Doug Miller

No. 54
- Position: Linebacker

Personal information
- Born: October 29, 1969 Cheyenne, Wyoming, U.S.
- Died: July 21, 1998 (aged 28) Dotsero, Colorado, U.S.
- Height: 6 ft 3 in (1.91 m)
- Weight: 237 lb (108 kg)

Career information
- High school: Sturgis Brown (Sturgis, South Dakota)
- College: South Dakota State
- NFL draft: 1993: 7th round, 188th overall pick

Career history
- San Diego Chargers (1993–1994);

Career NFL statistics
- Games played: 23
- Stats at Pro Football Reference

= Doug Miller (American football) =

American football player (1969–1998)

Douglas Alan Miller (October 29, 1969 – July 21, 1998) was an American professional football player who was a linebacker for the San Diego Chargers of the National Football League (NFL).
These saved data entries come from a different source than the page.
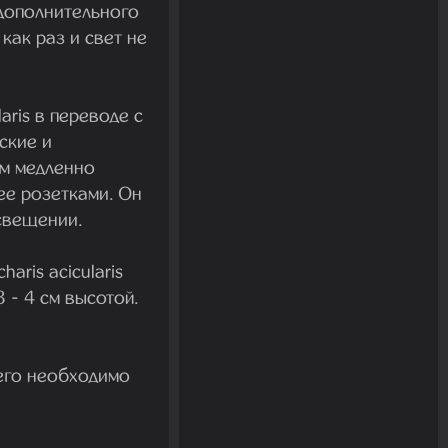
дополнительного
как раз и свет не
aris в переводе с
ские и
ям медленно
ее розетками. Он
свещении.
charis acicularis
 - 4 см высотой.
 его необходимо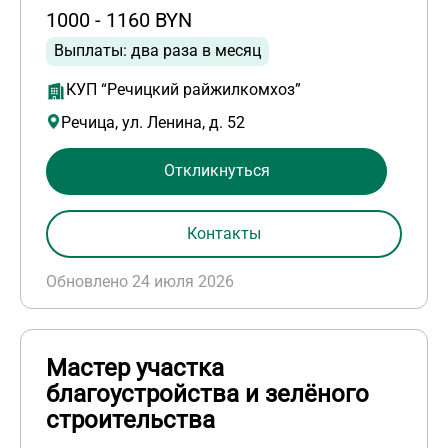
1000 - 1160 BYN
Выплаты: два раза в месяц
КУП “Речицкий райжилкомхоз”
Речица, ул. Ленина, д. 52
Откликнуться
Контакты
Обновлено 24 июля 2026
Мастер участка
благоустройства и зелёного
строительства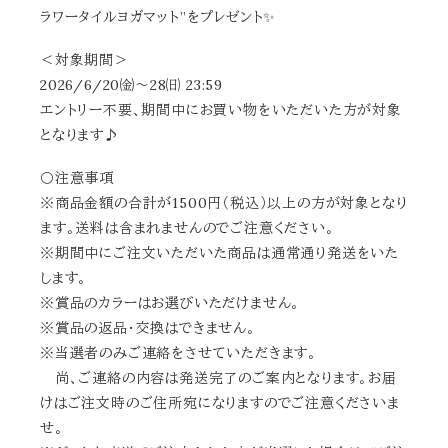
ラワータイルヨガマット”をプレゼント✨
＜対象期間＞
2026/6/20㈮～28㈰ 23:59
エントリー不要、期間中にお買い物をいただいた方が対象
となります♪
〇注意事項
※商品金額の合計が1500円（税込）以上の方が対象となり
ます。送料は含まれませんのでご注意ください。
※期間中にご注文いただいた商品は通常通り発送をいた
します。
※賞品のカラーはお選びいただけません。
※賞品の返品・交換はできません。
※当選者のみご連絡をさせていただきます。
尚、ご連絡の内容は発送完了のご案内となります。お届
けはご注文時のご住所宛になりますのでご注意くださいま
せ。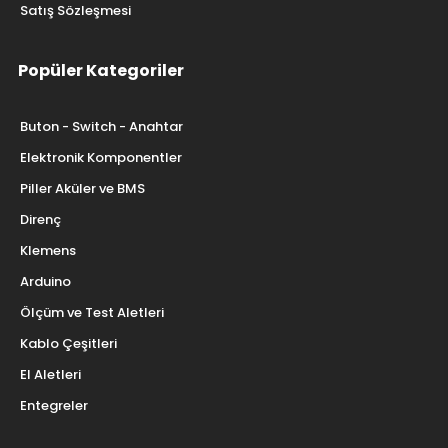
Satış Sözleşmesi
Popüler Kategoriler
Buton - Switch - Anahtar
Elektronik Komponentler
Piller Aküler ve BMS
Direnç
Klemens
Arduino
Ölçüm ve Test Aletleri
Kablo Çeşitleri
El Aletleri
Entegreler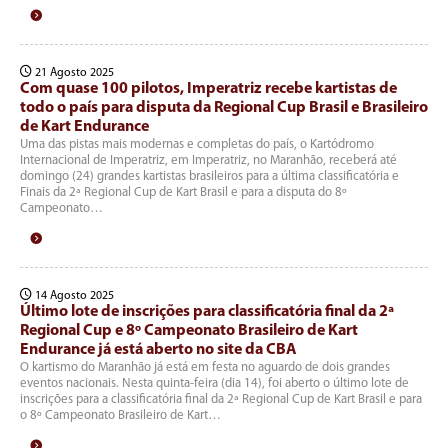
21 Agosto 2025
Com quase 100 pilotos, Imperatriz recebe kartistas de
todo o país para disputa da Regional Cup Brasil e Brasileiro
de Kart Endurance
Uma das pistas mais modernas e completas do país, o Kartódromo
Internacional de Imperatriz, em Imperatriz, no Maranhão, receberá até
domingo (24) grandes kartistas brasileiros para a última classificatória e
Finais da 2ª Regional Cup de Kart Brasil e para a disputa do 8º
Campeonato…
14 Agosto 2025
Último lote de inscrições para classificatória final da 2ª
Regional Cup e 8º Campeonato Brasileiro de Kart
Endurance já está aberto no site da CBA
O kartismo do Maranhão já está em festa no aguardo de dois grandes
eventos nacionais. Nesta quinta-feira (dia 14), foi aberto o último lote de
inscrições para a classificatória final da 2ª Regional Cup de Kart Brasil e para
o 8º Campeonato Brasileiro de Kart…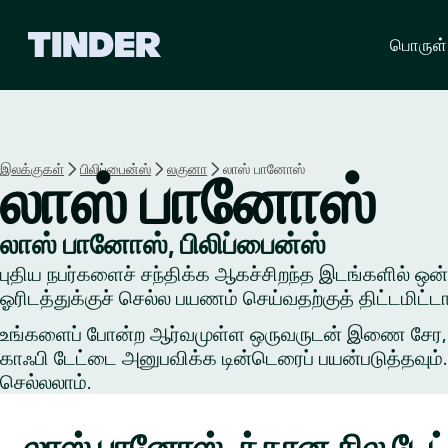
டி
பொருள்
ன்
டெ
ர்
ஹோ
ம்
இலக்குகள்
பிலிப்பைன்ஸ்
லகுனா
லாஸ் பானோஸ்
லாஸ் பானோஸ்
லாஸ் பானோஸ், பிலிப்பைன்ஸ்
புதிய நபர்களைச் சந்திக்க ஆகச்சிறந்த இடங்களில் ஒன்றி
ஓரிடத்துக்குச் செல்ல பயணம் செய்வதற்குத் திட்டமிட்ட
உங்களைப் போன்ற ஆர்வமுள்ள ஒருவருடன் இணை சேர, ஒரு 
காஃபி டேட்டை அனுபவிக்க டின்டெரைப் பயன்படுத்தவும். 
செல்லலாம்.
லாஸ் பானோஸ்-க்கான சில டேட்ட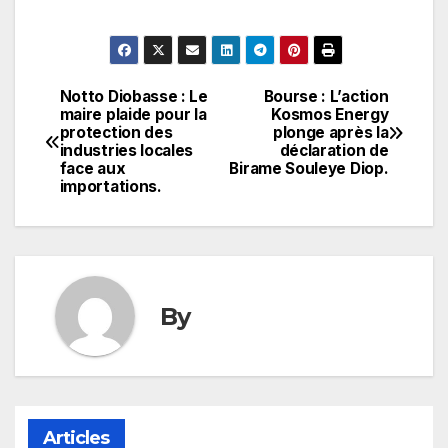
Notto Diobasse : Le
Bourse : L’action
Navigation
maire plaide pour la
Kosmos Energy
protection des
plonge après la
de
industries locales
déclaration de
face aux
Birame Souleye Diop.
l’article
importations.
By
Articles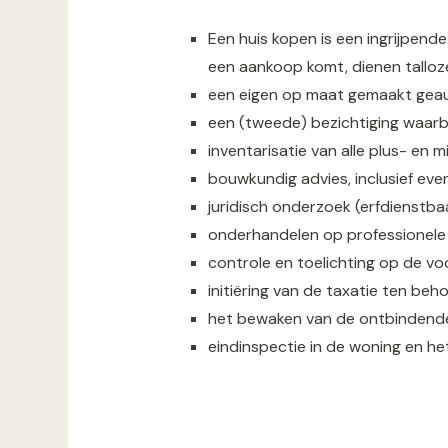
Een huis kopen is een ingrijpende
een aankoop komt, dienen talloz
een eigen op maat gemaakt geau
een (tweede) bezichtiging waarbi
inventarisatie van alle plus- en
bouwkundig advies, inclusief ev
juridisch onderzoek (erfdienstb
onderhandelen op professionele 
controle en toelichting op de v
initiëring van de taxatie ten be
het bewaken van de ontbindend
eindinspectie in de woning en he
He played college football for the South Dakota State Jackrabbits and was selected by the Chargers in the seventh round of the 1993 NFL draft with the 188th overall pick. Miller played in 23 games for San Diego from 1993 to 1994.

Miller died in 1998 after being struck by lightning twice in Colorado. He was there to participate in a charity golf tournament and to go camping with a friend.